I often look at New York’s architecture as if looking at an art book. On my way home from Bard College, in Annandale, where I teach, I am greeted by the George Washington Bridge majestically suspended over the Hudson River. It is a glorious welcome, even in fog.

The same is true of the skyline. Approach the city and you see the urban center of the world — a hard and harried place, marked by social contrasts as dizzying as its skyscrapers and with a sense of transience as elevated as its buildings. Its workforce labors round the clock and its inventiveness, energy, and diversity counter provincialism with scorn. Like America itself, although so utterly different, New York can only be comprehended “synthetically.” This festively incoherent capital of Dada is a spectacular fusion of freedom and pragmatism. Misery and magnificence, seduction and neurosis create and recreate the dynamic, unmistakable spectrum of New York life.
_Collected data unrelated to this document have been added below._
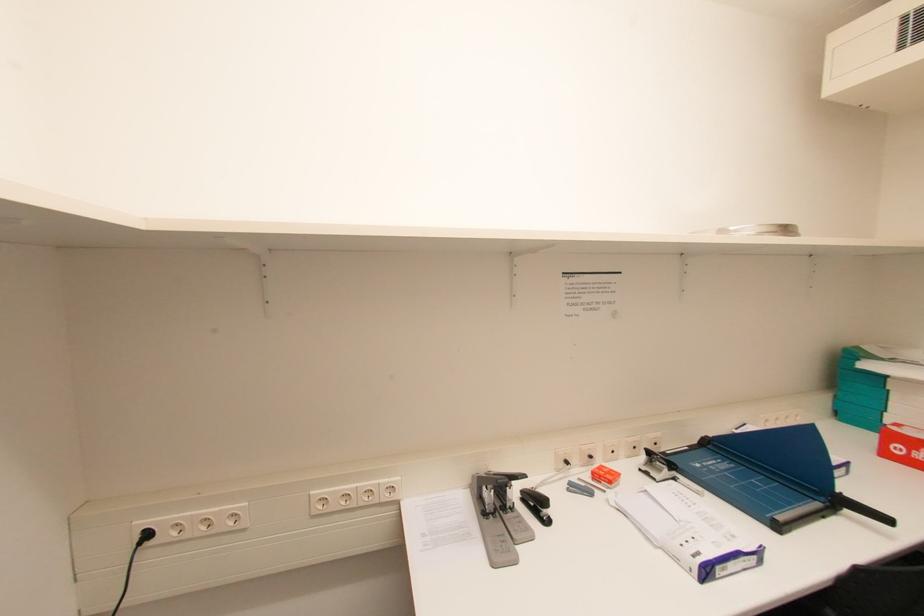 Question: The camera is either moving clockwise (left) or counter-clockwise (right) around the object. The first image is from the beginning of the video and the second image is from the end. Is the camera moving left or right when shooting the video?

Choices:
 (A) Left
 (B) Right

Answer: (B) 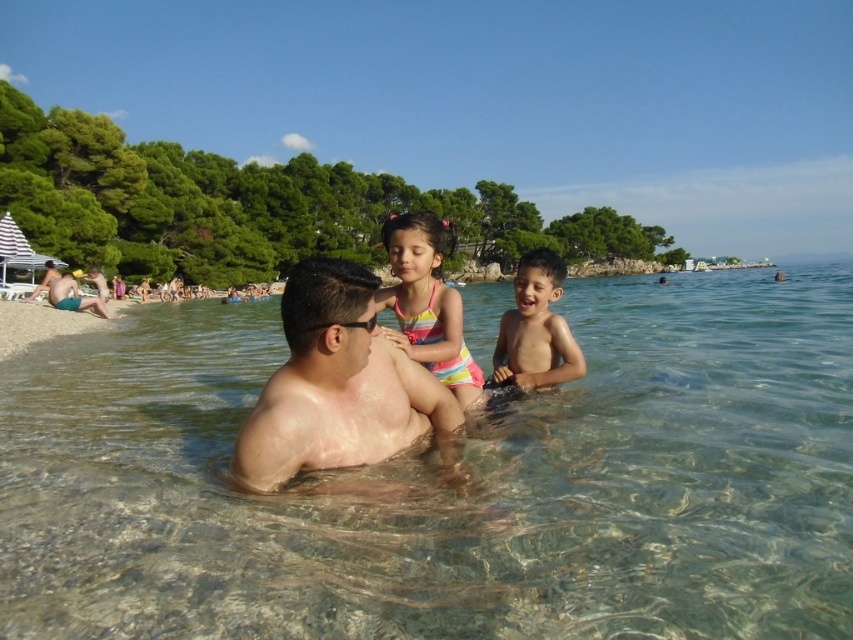 Question: Is smooth skin man at center to the left of smooth skin boy at center from the viewer's perspective?

Choices:
 (A) yes
 (B) no

Answer: (A)

Question: Does clear water at center appear over smooth sand beach at lower left?

Choices:
 (A) no
 (B) yes

Answer: (B)

Question: Is clear water at center smaller than matte blue shorts at left?

Choices:
 (A) no
 (B) yes

Answer: (A)

Question: Estimate the real-world distances between objects in this image. Which object is closer to the striped swimsuit at center?

Choices:
 (A) smooth skin man at center
 (B) smooth tan skin at center
 (C) matte blue shorts at left
 (D) smooth skin boy at center

Answer: (A)

Question: Estimate the real-world distances between objects in this image. Which object is closer to the clear water at center?

Choices:
 (A) smooth skin man at center
 (B) striped swimsuit at center
 (C) smooth sand beach at lower left
 (D) smooth skin boy at center

Answer: (A)

Question: Based on their relative distances, which object is nearer to the matte blue shorts at left?

Choices:
 (A) smooth skin man at center
 (B) clear water at center

Answer: (B) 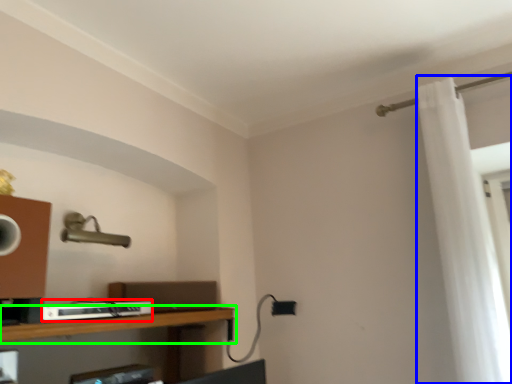 Question: Which object is the farthest from equipment (highlighted by a red box)? Choose among these: shower curtain (highlighted by a blue box) or shelf (highlighted by a green box).

Choices:
 (A) shower curtain
 (B) shelf

Answer: (A) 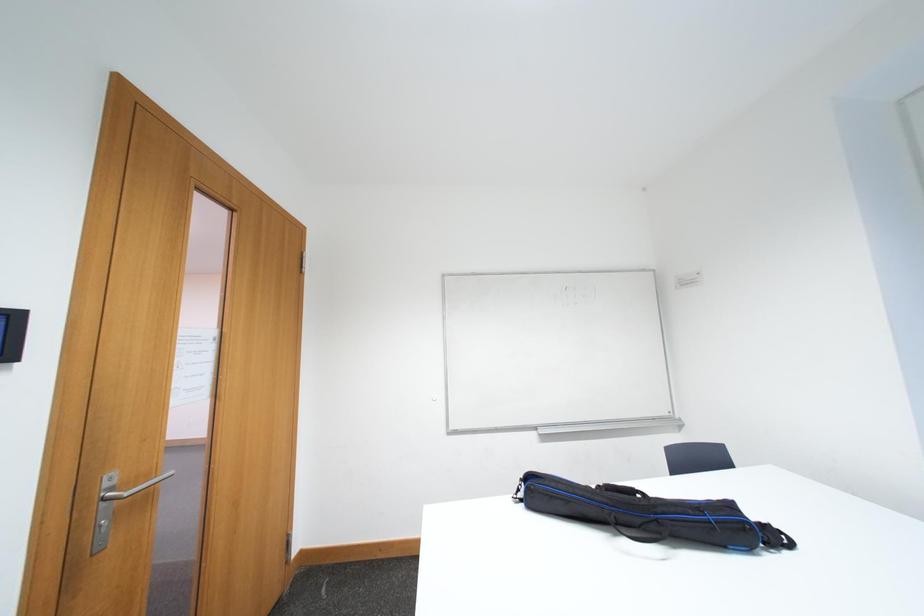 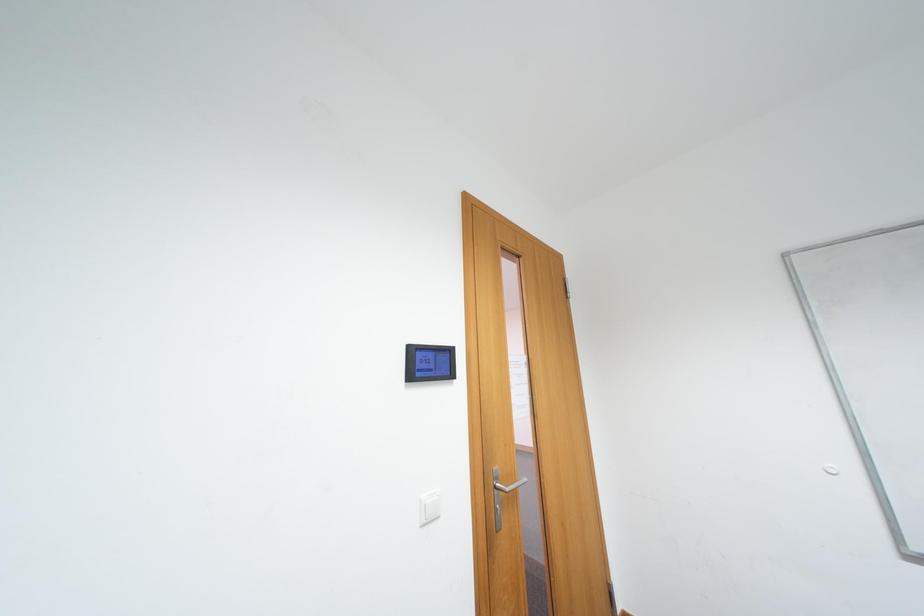 Question: Based on the continuous images, in which direction is the camera rotating? Reply with the corresponding letter.

Choices:
 (A) Left
 (B) Right
 (C) Up
 (D) Down

Answer: (A) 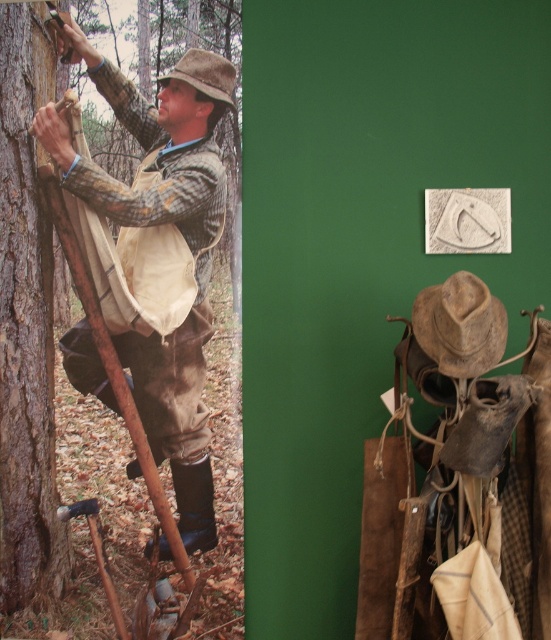 The image size is (551, 640). Describe the element at coordinates (160, 250) in the screenshot. I see `camouflage fabric shirt at left` at that location.

Which is more to the right, camouflage fabric shirt at left or smooth brown bark at left?

camouflage fabric shirt at left is more to the right.

Is point (185, 132) farther from camera compared to point (2, 96)?

Yes, it is.

Image resolution: width=551 pixels, height=640 pixels. In order to click on camouflage fabric shirt at left in this screenshot , I will do `click(160, 250)`.

Which is in front, point (25, 406) or point (204, 186)?

Point (204, 186) is in front.

Based on the photo, who is lower down, smooth brown bark at left or camouflage fabric tree at left?

Positioned lower is smooth brown bark at left.

What are the coordinates of `smooth brown bark at left` in the screenshot? It's located at (25, 324).

Identify the location of smooth brown bark at left. The image size is (551, 640). (25, 324).

How much distance is there between camouflage fabric shirt at left and camouflage fabric tree at left?

A distance of 2.76 inches exists between camouflage fabric shirt at left and camouflage fabric tree at left.

How much distance is there between camouflage fabric shirt at left and camouflage fabric tree at left?

camouflage fabric shirt at left is 2.76 inches away from camouflage fabric tree at left.

This screenshot has height=640, width=551. What do you see at coordinates (160, 250) in the screenshot? I see `camouflage fabric shirt at left` at bounding box center [160, 250].

Find the location of a particular element. This screenshot has width=551, height=640. camouflage fabric shirt at left is located at coordinates (160, 250). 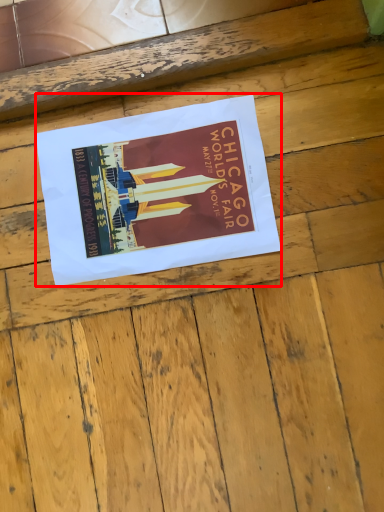 Question: From the image's perspective, what is the correct spatial positioning of poster (annotated by the red box) in reference to plywood?

Choices:
 (A) below
 (B) above

Answer: (B) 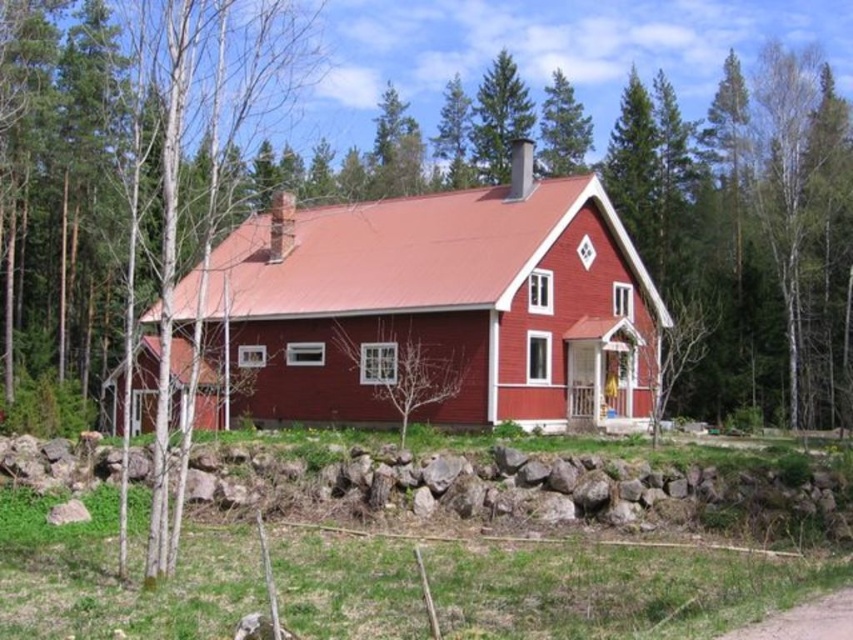 Based on the photo, you are standing in front of the red house and want to take a photo of the matte red barn at center and the green textured pine tree at upper center. Which object will appear larger in the photo?

The matte red barn at center will appear larger in the photo because it is closer to you than the green textured pine tree at upper center.

You are planning to build a new shed in your backyard and want to ensure it fits within the available space. You have a shed design that requires a width of 3 meters. Based on the image, can the matte red barn at center accommodate this width if the green textured pine tree at upper center is already occupying part of the space?

The matte red barn at center might be wider than the green textured pine tree at upper center, so it could potentially accommodate a 3 meter wide shed, but you should verify the exact measurements to ensure there is enough space.

You are standing in front of the red house and want to walk towards the matte red barn at center. Which direction should you walk relative to the bare wood tree at center?

Since the bare wood tree at center is to the right of the matte red barn at center, you should walk to the left of the bare wood tree at center to reach the matte red barn at center. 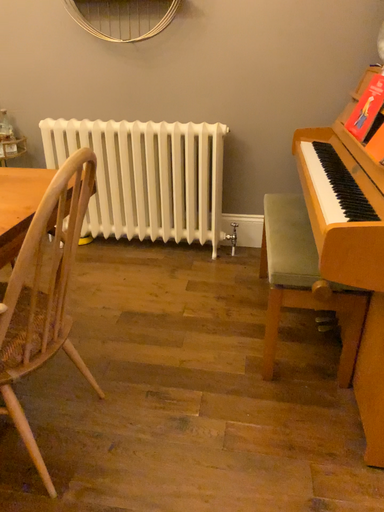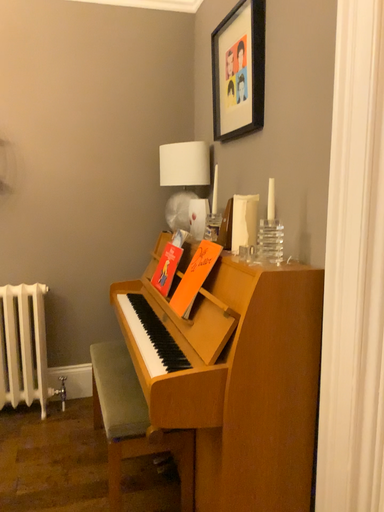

In this city you learn to limit yourself. It is impossible to take in all at once the innumerable symphonic or jazz concerts, or parades celebrating ethnic or sexual minorities. You can’t attend all the lectures, panel discussions, and auctions where everyday dramas and dreams are bartered. You can’t sit in all the taxis driven by these loquacious ambassadors from India and Russia and Haiti, from Pakistan and Ghana and Guatemala. At best you can grab a mere crumb of this frenetic global kaleidoscope. In the end, in New York you own nothing more than the instant, the now, the right now.

Again, I look over Central Park. “Dada covers things with an artificial tenderness,” wrote Tzara. “It is snowing butterflies that have escaped from a prophet’s head.”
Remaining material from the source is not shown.